Hypermethylated SHOX2 in circulating cell-free DNA post renal cell carcinoma surgery as TNM-independent biomarker for recurrence risk

Affiliations

Hypermethylated SHOX2 in circulating cell-free DNA post renal cell carcinoma surgery as TNM-independent biomarker for recurrence risk

Thomas Büttner et al. Am J Transl Res. .

Abstract

Introduction: Adjuvant immune checkpoint inhibitor trials in renal cell carcinoma (RCC) call for improved recurrence risk stratification. Due to limitations of circulating tumor DNA (ctDNA) use in RCC, the use of hypermethylated SHOX2 gene (mSHOX2) in circulating cell-free DNA is explored as a surrogate marker for identifying high-risk patients after RCC surgery.

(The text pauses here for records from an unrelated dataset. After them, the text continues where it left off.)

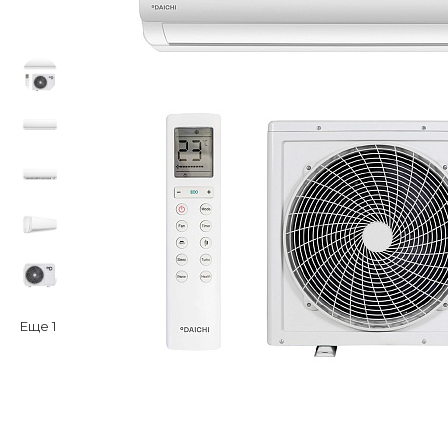
Еще
1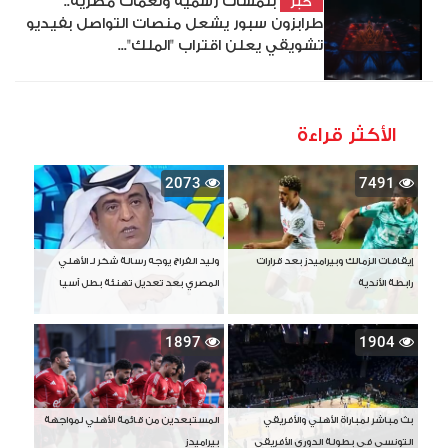
بلمسات رسمية ونغمات مصرية..
خبر
طرابزون سبور يشعل منصات التواصل بفيديو
تشويقي يعلن اقتراب "الملك"...
الأكثر قراءة
2073
7491
إيقافات الزمالك وبيراميدز بعد قرارات
وليد الفراج يوجه رسالة شكر لـ الأهلي
رابطة الأندية
المصري بعد تعديل تهنئة بطل آسيا
1897
1904
بث مباشر لمباراة الأهلي والأفريقي
المستبعدين من قائمة الأهلي لمواجهة
التونسي في بطولة الدوري الأفريقي
بيراميدز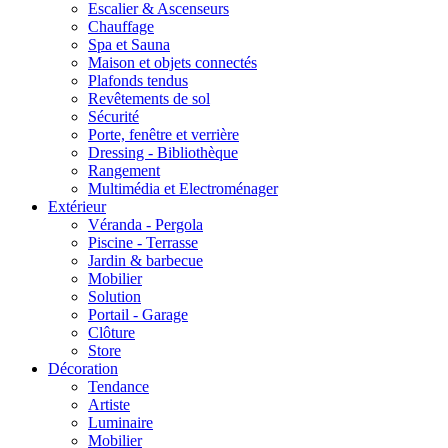
Escalier & Ascenseurs
Chauffage
Spa et Sauna
Maison et objets connectés
Plafonds tendus
Revêtements de sol
Sécurité
Porte, fenêtre et verrière
Dressing - Bibliothèque
Rangement
Multimédia et Electroménager
Extérieur
Véranda - Pergola
Piscine - Terrasse
Jardin & barbecue
Mobilier
Solution
Portail - Garage
Clôture
Store
Décoration
Tendance
Artiste
Luminaire
Mobilier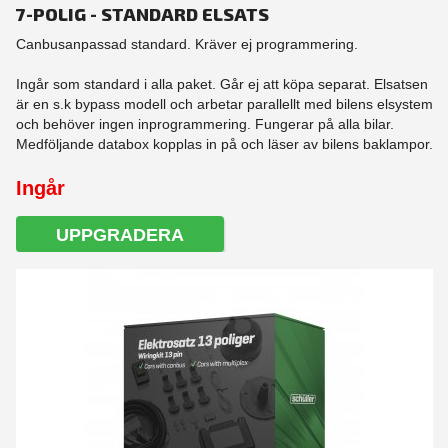
7-POLIG - STANDARD ELSATS
Canbusanpassad standard. Kräver ej programmering.
Ingår som standard i alla paket. Går ej att köpa separat. Elsatsen
är en s.k bypass modell och arbetar parallellt med bilens elsystem
och behöver ingen inprogrammering. Fungerar på alla bilar.
Medföljande databox kopplas in på och läser av bilens baklampor.
Ingår
UPPGRADERA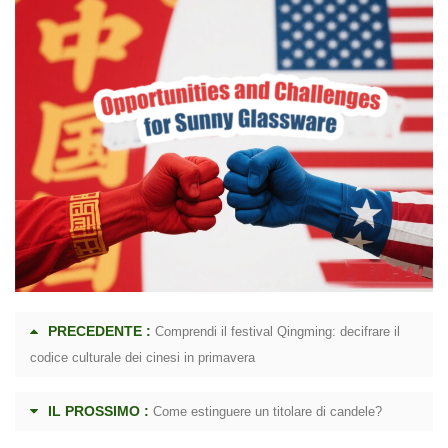
PRECEDENTE :
Comprendi il festival Qingming: decifrare il
codice culturale dei cinesi in primavera
IL PROSSIMO :
Come estinguere un titolare di candele?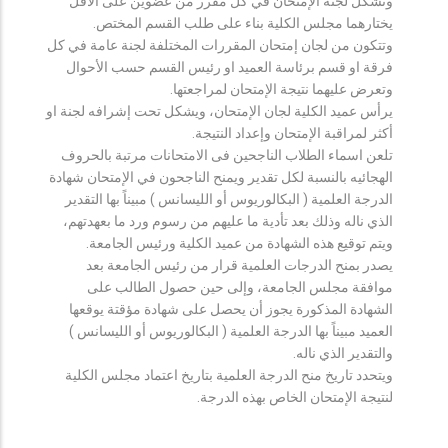
وتشكل لجنة الإمتحان في كل مقرر من عضوين على الأقل
يختارهما مجلس الكلية بناء على طلب القسم المختص.
وتتكون من لجان إمتحان المقررات المختلفة لجنة عامة في كل
فرقة او قسم برئاسة العميد او رئيس القسم حسب الأحوال
وتعرض عليهما نتيجة الإمتحان لمراجعتها.
يرأس عميد الكلية لجان الإمتحان، ويشكل تحت إشرافه لجنة او
أكثر لمراقبة الإمتحان وإعداد النتيجة.
تلعن اسماء الطلاب الناجحين فى الامتحانات مرتبة بالحروف
الهجائيه بالنسبة لكل تقدير ويمنح الناجحون في الإمتحان شهادة
الدرجة العلمية ( البكالوريوس أو الليسانس ) مبيناً بها التقدير
الذي ناله وذلك بعد تأدية ما عليهم من رسوم ورد ما بعهدتهم،
ويتم توقيع هذه الشهادة من عميد الكلية ورئيس الجامعة.
يصدر بمنح الدرجات العلمية قرار من رئيس الجامعة بعد
موافقة مجلس الجامعة، وإلى حين حصول الطالب على
الشهادة المذكورة يجوز أن يحصل على شهادة مؤقتة يوقعها
العميد مبيناً بها الدرجة العلمية ( البكالوريوس أو الليسانس )
والتقدير الذي ناله.
ويتحدد تاريخ منح الدرجة العلمية بتاريخ اعتماد مجلس الكلية
لنتيجة الإمتحان الخاص بهذه الدرجة.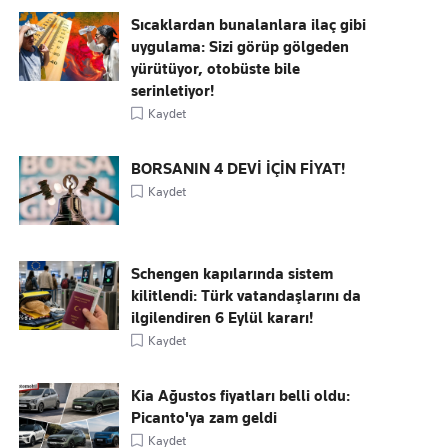
Sıcaklardan bunalanlara ilaç gibi
uygulama: Sizi görüp gölgeden
yürütüyor, otobüste bile
serinletiyor!
Kaydet
BORSANIN 4 DEVİ İÇİN FİYAT!
Kaydet
Schengen kapılarında sistem
kilitlendi: Türk vatandaşlarını da
ilgilendiren 6 Eylül kararı!
Kaydet
Kia Ağustos fiyatları belli oldu:
Picanto'ya zam geldi
Kaydet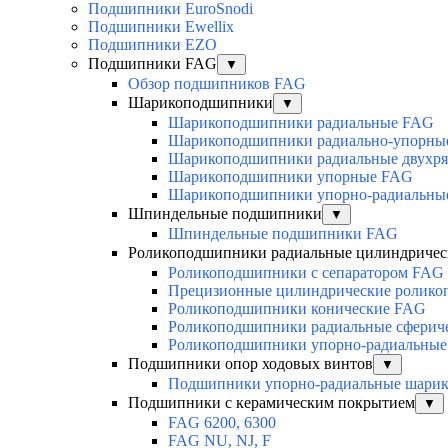
Подшипники EuroSnodi
Подшипники Ewellix
Подшипники EZO
Подшипники FAG
▼
Обзор подшипников FAG
Шарикоподшипники
▼
Шарикоподшипники радиальные FAG
Шарикоподшипники радиально-упорны
Шарикоподшипники радиальные двухр
Шарикоподшипники упорные FAG
Шарикоподшипники упорно-радиальны
Шпиндельные подшипники
▼
Шпиндельные подшипники FAG
Роликоподшипники радиальные цилиндричес
Роликоподшипники с сепаратором FAG
Прецизионные цилиндрические ролик
Роликоподшипники конические FAG
Роликоподшипники радиальные сферич
Роликоподшипники упорно-радиальные
Подшипники опор ходовых винтов
▼
Подшипники упорно-радиальные шари
Подшипники с керамическим покрытием
▼
FAG 6200, 6300
FAG NU, NJ, F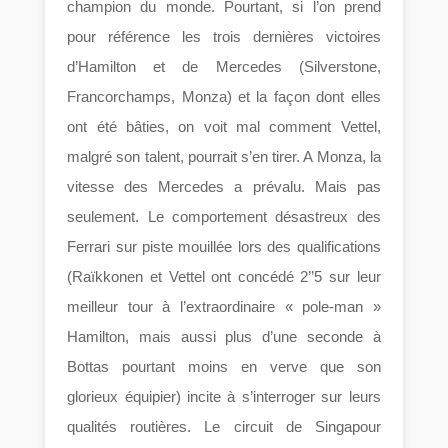
champion du monde. Pourtant, si l’on prend
pour référence les trois dernières victoires
d’Hamilton et de Mercedes (Silverstone,
Francorchamps, Monza) et la façon dont elles
ont été bâties, on voit mal comment Vettel,
malgré son talent, pourrait s’en tirer. A Monza, la
vitesse des Mercedes a prévalu. Mais pas
seulement. Le comportement désastreux des
Ferrari sur piste mouillée lors des qualifications
(Raïkkonen et Vettel ont concédé 2’’5 sur leur
meilleur tour à l’extraordinaire « pole-man »
Hamilton, mais aussi plus d’une seconde à
Bottas pourtant moins en verve que son
glorieux équipier) incite à s’interroger sur leurs
qualités routières. Le circuit de Singapour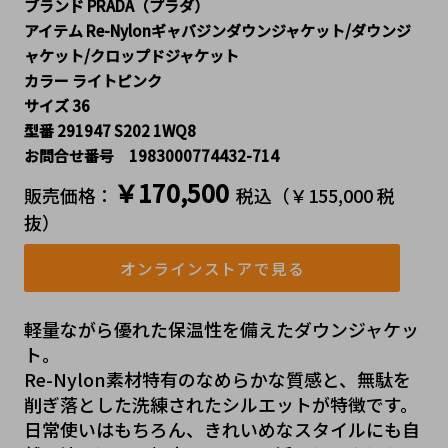
ブランド PRADA（プラダ）
アイテム Re-Nylonギャバジンダウンジャケット/ダウンジ
ャケット/クロップドジャケット
カラー ライトピンク
サイズ 36
型番 291947 S202 1WQ8
お問合せ番号 1983000774432-714
￥170,500
販売価格：
税込（￥155,000 税
抜）
オンラインストアで見る
軽量ながら優れた保温性を備えたダウンジャケッ
ト。
Re-Nylon素材特有のなめらかな質感と、無駄を
削ぎ落とした洗練されたシルエットが特徴です。
日常使いはもちろん、きれいめなスタイルにも自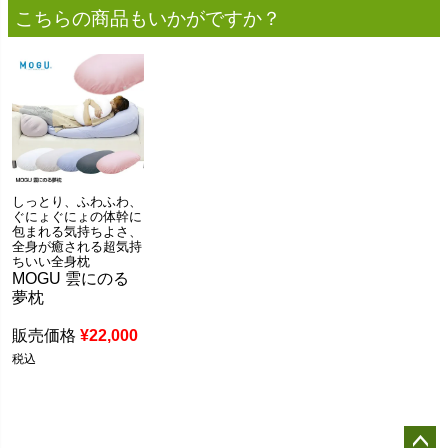
こちらの商品もいかがですか？
しっとり、ふわふわ、
ぐにょぐにょの体幹に
包まれる気持ちよさ、
全身が癒される超気持
ちいい全身枕
MOGU 雲にのる
夢枕
販売価格
¥
22,000
税込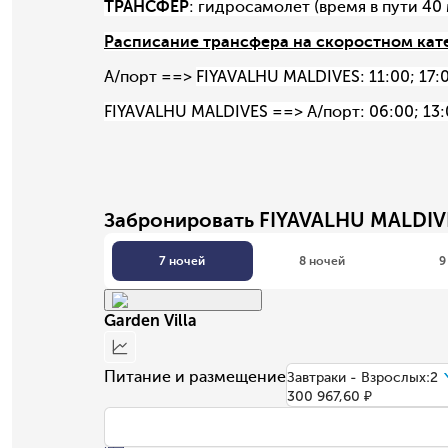
ТРАНСФЕР
: гидросамолет (время в пути 40
Расписание трансфера на скоростном кат
А/порт ==>
FIYAVALHU MALDIVES: 11:00; 17:0
FIYAVALHU MALDIVES ==> А/порт: 06:00; 13:
Забронировать FIYAVALHU MALDIV
7 ночей
8 ночей
9
Garden Villa
Питание и размещение
Завтраки - Взрослых:2
300 967,60 ₽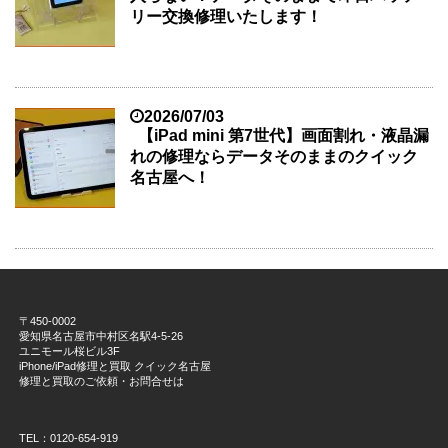
リー交換修理いたします！
2026/07/03
【iPad mini 第7世代】画面割れ・液晶漏
れの修理ならデータそのままのクイック
名古屋へ！
〒450-0002
愛知県名古屋市中村区名駅4-5-26
ユニモール桜ビル3F
iPhone/iPad修理と買取 クイック名古屋
修理と買取のご依頼・お問合せは
TEL：0120-654-919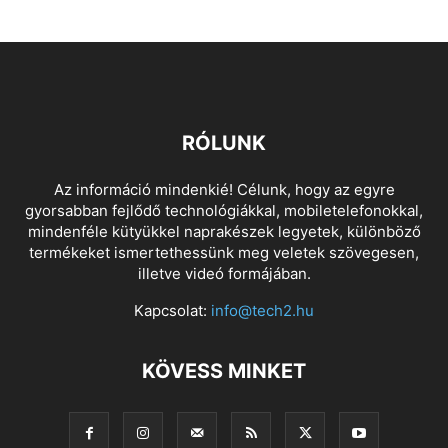
RÓLUNK
Az információ mindenkié! Célunk, hogy az egyre
gyorsabban fejlődő technológiákkal, mobiletelefonokkal,
mindenféle kütyükkel naprakészek legyetek, különböző
termékeket ismertethessünk meg veletek szövegesen,
illetve videó formájában.
Kapcsolat:
info@tech2.hu
KÖVESS MINKET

Methods: Liquid biopsies were collected post-surgery from 45 RCC patients (mean duration 4.3 days). Real-time polymerase chain reaction was used to analyze SHOX2 methylation in circulating cell-free DNA. Patients were categorized as mSHOX2 positive or negative by cut-off. Metastasis-free survival (MFS), cancer-specific survival (CSS), and overall survival (OS) were assessed using Cox regression and Log-rank analyses (median follow-up time: 60 months).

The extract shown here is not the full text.